ABOUT THIS TASK: Set out the records again, keeping every word as it is.

[Stored data]

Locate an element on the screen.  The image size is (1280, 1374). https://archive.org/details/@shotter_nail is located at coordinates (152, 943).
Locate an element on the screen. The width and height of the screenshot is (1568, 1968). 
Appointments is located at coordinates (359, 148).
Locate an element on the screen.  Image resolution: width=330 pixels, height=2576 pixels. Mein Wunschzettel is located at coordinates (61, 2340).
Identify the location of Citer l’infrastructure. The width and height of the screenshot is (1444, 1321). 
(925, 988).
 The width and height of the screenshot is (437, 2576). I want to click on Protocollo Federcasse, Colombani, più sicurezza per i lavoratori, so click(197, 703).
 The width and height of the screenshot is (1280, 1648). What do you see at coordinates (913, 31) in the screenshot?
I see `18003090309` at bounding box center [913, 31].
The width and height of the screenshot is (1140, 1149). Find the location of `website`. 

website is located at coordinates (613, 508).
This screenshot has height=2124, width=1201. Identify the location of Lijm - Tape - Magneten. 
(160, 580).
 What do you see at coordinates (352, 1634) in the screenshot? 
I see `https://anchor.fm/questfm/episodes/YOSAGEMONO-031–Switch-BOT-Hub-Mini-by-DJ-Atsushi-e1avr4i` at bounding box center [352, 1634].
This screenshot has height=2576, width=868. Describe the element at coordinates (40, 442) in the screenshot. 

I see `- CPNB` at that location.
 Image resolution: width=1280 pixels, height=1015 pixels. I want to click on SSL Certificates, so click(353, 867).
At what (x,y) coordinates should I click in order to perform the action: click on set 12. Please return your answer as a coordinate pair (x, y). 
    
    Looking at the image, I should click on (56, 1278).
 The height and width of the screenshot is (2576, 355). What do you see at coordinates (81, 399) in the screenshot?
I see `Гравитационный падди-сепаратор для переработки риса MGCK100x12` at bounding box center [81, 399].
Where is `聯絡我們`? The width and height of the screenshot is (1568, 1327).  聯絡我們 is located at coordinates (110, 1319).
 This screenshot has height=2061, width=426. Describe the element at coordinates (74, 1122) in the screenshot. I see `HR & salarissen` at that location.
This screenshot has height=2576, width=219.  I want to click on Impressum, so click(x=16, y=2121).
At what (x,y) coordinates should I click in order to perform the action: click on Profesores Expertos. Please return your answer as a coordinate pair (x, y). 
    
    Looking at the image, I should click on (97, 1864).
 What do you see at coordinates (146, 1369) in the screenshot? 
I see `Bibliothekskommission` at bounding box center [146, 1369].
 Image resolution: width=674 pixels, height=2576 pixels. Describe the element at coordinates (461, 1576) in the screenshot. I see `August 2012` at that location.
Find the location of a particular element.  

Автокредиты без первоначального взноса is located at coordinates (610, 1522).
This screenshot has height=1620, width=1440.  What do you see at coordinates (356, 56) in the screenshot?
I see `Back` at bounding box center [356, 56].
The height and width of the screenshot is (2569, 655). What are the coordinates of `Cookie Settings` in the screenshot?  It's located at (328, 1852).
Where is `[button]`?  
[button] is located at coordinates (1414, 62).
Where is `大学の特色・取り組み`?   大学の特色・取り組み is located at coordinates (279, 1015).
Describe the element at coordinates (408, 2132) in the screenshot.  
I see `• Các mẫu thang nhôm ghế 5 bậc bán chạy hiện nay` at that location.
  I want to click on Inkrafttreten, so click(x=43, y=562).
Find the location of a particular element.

RESPONSE:
Locate an element on the screen.  The image size is (1280, 1374). https://archive.org/details/@shotter_nail is located at coordinates (152, 943).
Locate an element on the screen. The width and height of the screenshot is (1568, 1968). 
Appointments is located at coordinates (359, 148).
Locate an element on the screen.  Image resolution: width=330 pixels, height=2576 pixels. Mein Wunschzettel is located at coordinates (61, 2340).
Identify the location of Citer l’infrastructure. The width and height of the screenshot is (1444, 1321). 
(925, 988).
 The width and height of the screenshot is (437, 2576). I want to click on Protocollo Federcasse, Colombani, più sicurezza per i lavoratori, so click(197, 703).
 The width and height of the screenshot is (1280, 1648). What do you see at coordinates (913, 31) in the screenshot?
I see `18003090309` at bounding box center [913, 31].
The width and height of the screenshot is (1140, 1149). Find the location of `website`. 

website is located at coordinates (613, 508).
This screenshot has height=2124, width=1201. Identify the location of Lijm - Tape - Magneten. 
(160, 580).
 What do you see at coordinates (352, 1634) in the screenshot? 
I see `https://anchor.fm/questfm/episodes/YOSAGEMONO-031–Switch-BOT-Hub-Mini-by-DJ-Atsushi-e1avr4i` at bounding box center [352, 1634].
This screenshot has height=2576, width=868. Describe the element at coordinates (40, 442) in the screenshot. 

I see `- CPNB` at that location.
 Image resolution: width=1280 pixels, height=1015 pixels. I want to click on SSL Certificates, so click(353, 867).
At what (x,y) coordinates should I click in order to perform the action: click on set 12. Please return your answer as a coordinate pair (x, y). 
    
    Looking at the image, I should click on (56, 1278).
 The height and width of the screenshot is (2576, 355). What do you see at coordinates (81, 399) in the screenshot?
I see `Гравитационный падди-сепаратор для переработки риса MGCK100x12` at bounding box center [81, 399].
Where is `聯絡我們`? The width and height of the screenshot is (1568, 1327).  聯絡我們 is located at coordinates (110, 1319).
 This screenshot has height=2061, width=426. Describe the element at coordinates (74, 1122) in the screenshot. I see `HR & salarissen` at that location.
This screenshot has height=2576, width=219.  I want to click on Impressum, so click(x=16, y=2121).
At what (x,y) coordinates should I click in order to perform the action: click on Profesores Expertos. Please return your answer as a coordinate pair (x, y). 
    
    Looking at the image, I should click on (97, 1864).
 What do you see at coordinates (146, 1369) in the screenshot? 
I see `Bibliothekskommission` at bounding box center [146, 1369].
 Image resolution: width=674 pixels, height=2576 pixels. Describe the element at coordinates (461, 1576) in the screenshot. I see `August 2012` at that location.
Find the location of a particular element.  

Автокредиты без первоначального взноса is located at coordinates (610, 1522).
This screenshot has height=1620, width=1440.  What do you see at coordinates (356, 56) in the screenshot?
I see `Back` at bounding box center [356, 56].
The height and width of the screenshot is (2569, 655). What are the coordinates of `Cookie Settings` in the screenshot?  It's located at (328, 1852).
Where is `[button]`?  
[button] is located at coordinates (1414, 62).
Where is `大学の特色・取り組み`?   大学の特色・取り組み is located at coordinates (279, 1015).
Describe the element at coordinates (408, 2132) in the screenshot.  
I see `• Các mẫu thang nhôm ghế 5 bậc bán chạy hiện nay` at that location.
  I want to click on Inkrafttreten, so click(x=43, y=562).
Find the location of a particular element.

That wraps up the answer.